To date, they have gained customers across Malaysia and interest from foreign tourists.
“I’m happy to share that some of my students have also gone on to make a name for themselves and receive due recognition.
“We’ve also been lucky to gain the support of ministry organisations that commission us to supply the souvenirs for their programs and events,” said Emily.
In 2018, Emily was recognised by the Malaysian government, when she received a Young Handicraft Entrepreneur Award at a commemoration for National Handicraft Day.
During that event, it was reported that Malaysian handicraft sales could potentially reach up to RM1billion by 2025 and RM2 billion in 2035, making up 2% contributions to Malaysia’s creative industry.
These estimates were based on the Mega Science 3.0 – Creative Industry Sector Final Report by the Academy of Sciences Malaysia.
That year, Kraftangan Malaysia had projected RM500million in total annual sales for 2018 based on transactions accumulated between January and February that touched RM74.7million, from 5,361 handicraft entrepreneurs.
The weave crafters of Kampung Batu Lunguyan rely on unique, traditional skills inherited from their Dusun family lineage.
Each product they make is derived from natural raw materials sourced from the forest, such as bamboo creepers.
“Our method is popularly known as Salingkawang bamboo weaving.
“We are unique in that our entire process is 100% organic, from gathering plant materials from the forests near our village to each step from preparation to finished product.
“The traditional motif patterns are also inspired by the surrounding nature observed by our Dusun ancestors.
“For example, the Nurungan motif symbolises a pearl, and the Nandus motif is based on the shape of arrowheads of Dusun warriors, and symbolise protection.

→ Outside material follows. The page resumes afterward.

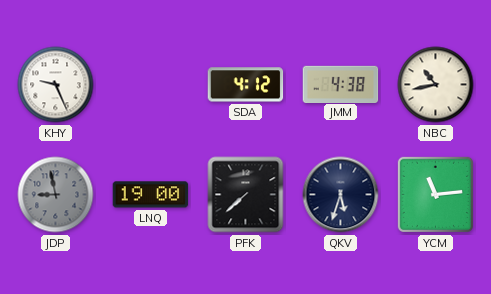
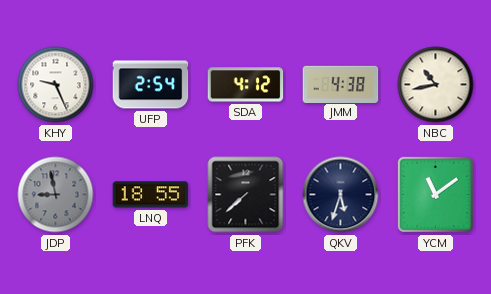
UFP: none -> 2:54
LNQ: 19:00 -> 18:55
YCM: 11:14 -> 11:09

“The Tavaran, which means “corn” is based on the pattern of corn ears,” said Emily.
Modern patterns have also been created by the Keningau weave crafters to suit today’s tastes in fashion, souvenirs, and decorations.
As with many tourism-related businesses, Emily’s traditional crafts were badly affected by the closure of airports and restrictions on tourism.
Pivoting online proved to be a challenge as her village’s remote location meant few among her community had good access to the internet and even then, those who were able to continue with e-commerce faced logistics issues to deliver ordered shipments.
“It was truly challenging and although some of us remained open online, we still needed to improve our online marketing know-how.
“Currently, many are relying on me to help them sell products through e-commerce, Facebook, and Instagram.
“As a collective, we are known as Kelarai Craft and we are trying to survive through online sales.
“Thankfully, we’ve received some marketing assistance from Kraftangan Malaysia in our focus online,” said Emily.
She added, however, that pivoting online has not been able to match the monthly earnings they were used to before the pandemic crisis.
Despite the onslaught of challenges, she is hopeful for the demand online to pick up in due time.
She also intends to continue training and teaching others in the traditional art of weaving, and someday build a gallery that showcases the evolution of the Salingkawang weaving legacy.
“I want to build the gallery to pay homage and preserve our heritage arts.
“It will also be a great source of reference for students, universities, corporate organisations, NGOs, and craft lovers.
“Hopefully, proceeds can also be gained from visitor footfall and this could further assist my community,” she said.
All images in this feature were supplied by Emily Jeneble.